### Exercise aim
Each entry is to be retyped without alteration, and no picture is to be included.
*** Data shown ***
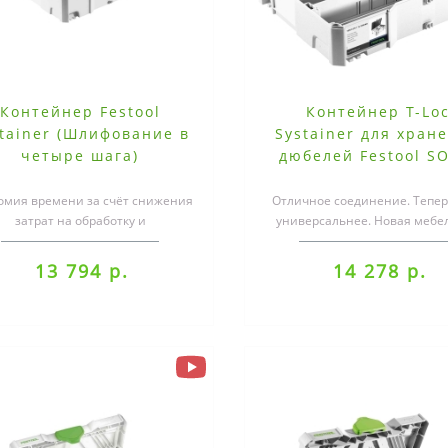
Контейнер Festool
Контейнер T-Lo
tainer (Шлифование в
Systainer для хран
четыре шага)
дюбелей Festool S
SYS1TL
омия времени за счёт снижения
Отличное соединение. Тепе
затрат на обработку и
универсальнее. Новая мебе
скШлифовальный материал б/у
соединительная фурнитура
для дальнейше..
дюбельны..
13 794 р.
14 278 р.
*** End of Data shown ***
### Written response
Контейнер Festool
Контейнер T-Lo
tainer (Шлифование в
Systainer для хран
четыре шага)
дюбелей Festool S
SYS1TL
омия времени за счёт снижения
Отличное соединение. Тепе
затрат на обработку и
универсальнее. Новая мебе
скШлифовальный материал б/у
соединительная фурнитура
для дальнейше..
дюбельны..
13 794 р.
14 278 р.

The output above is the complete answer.